(Items from a data source)
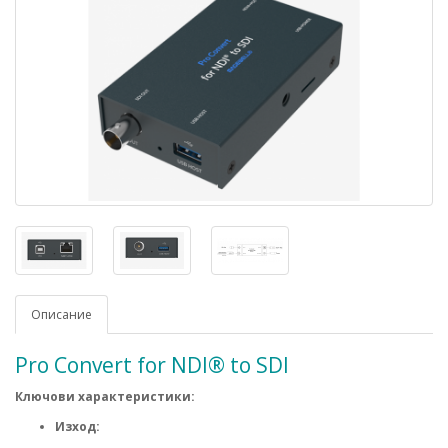
Описание
Pro Convert for NDI® to SDI
Ключови характеристики:
Изход:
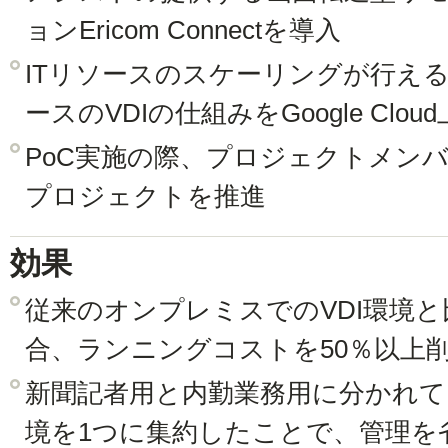
ョンEricom Connectを導入
ITリソースのスケーリングが行え
ースのVDIの仕組みをGoogle Cl
PoC実施の際、プロジェクトメン
プロジェクトを推進
効果
従来のオンプレミスでのVDI環境と
合、ランニングコストを50％以上
新聞記者用と内勤業務用に分かれて
境を1つに集約したことで、管理を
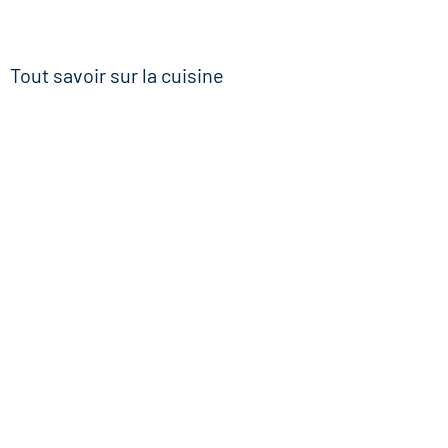
Tout savoir sur la cuisine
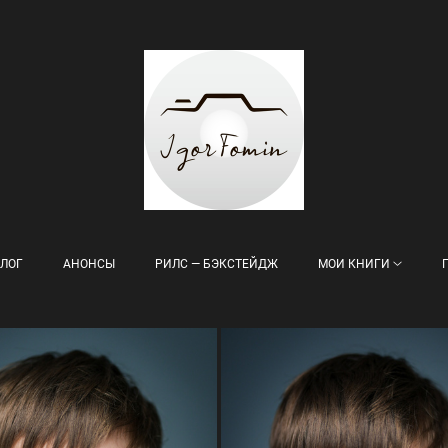
ЛОГ
АНОНСЫ
РИЛС — БЭКСТЕЙДЖ
МОИ КНИГИ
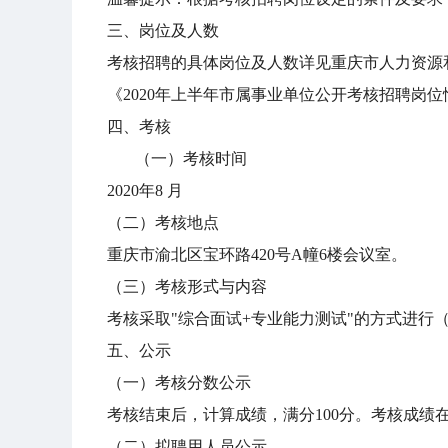
三、岗位及人数
考核招聘的具体岗位及人数详见重庆市人力资源和社会保障
《2020年上半年市属事业单位公开考核招聘岗位
四、考核
（一）考核时间
2020年8 月
（二）考核地点
重庆市渝北区宝环路420号A幢6楼会议室。
（三）考核形式与内容
考核采取"综合面试+专业能力测试"的方式进
五、公示
（一）考核分数公示
考核结束后，计算成绩，满分100分。考核成绩
（二）拟聘用人员公示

> **Exercise objective**
The pictures stay out; repeat exactly the lines from the one with "ースのVDIの仕組みをGoogle Cl" to the end of the entries above, and nothing else.

> **Solution to this task**
ースのVDIの仕組みをGoogle Cl
PoC実施の際、プロジェクトメン
プロジェクトを推進
効果
従来のオンプレミスでのVDI環境と
合、ランニングコストを50％以上
新聞記者用と内勤業務用に分かれて
境を1つに集約したことで、管理を
Tout savoir sur la cuisine
ЛОГ
АНОНСЫ
РИЛС — БЭКСТЕЙДЖ
МОИ КНИГИ
三、岗位及人数
考核招聘的具体岗位及人数详见重庆市人力资源和社会保障
《2020年上半年市属事业单位公开考核招聘岗位
四、考核
（一）考核时间
2020年8 月
（二）考核地点
重庆市渝北区宝环路420号A幢6楼会议室。
（三）考核形式与内容
考核采取"综合面试+专业能力测试"的方式进
五、公示
（一）考核分数公示
考核结束后，计算成绩，满分100分。考核成绩
（二）拟聘用人员公示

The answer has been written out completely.